#### LISTED ENTRIES

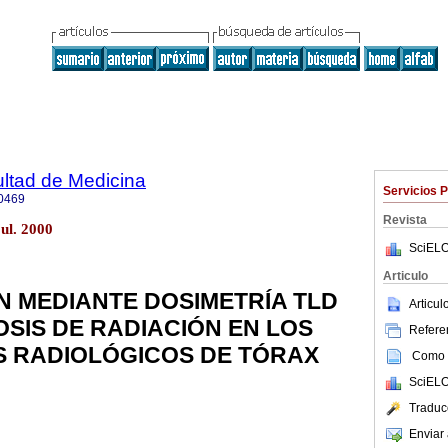
ultad de Medicina
Servicios 
0469
Revista
ul. 2000
SciELO
Articulo
N MEDIANTE DOSIMETRÍA TLD
Articu
OSIS DE RADIACIÓN EN LOS
Referen
 RADIOLÓGICOS DE TÓRAX
Como c
SciELO
Traduc
Enviar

########

Lines from the one containing "RADIOLÓGICOS DE TÓRAX" through the final line of the material should be set down exactly, and no other lines.

WRITTEN ANSWER
 RADIOLÓGICOS DE TÓRAX
Como c
SciELO
Traduc
Enviar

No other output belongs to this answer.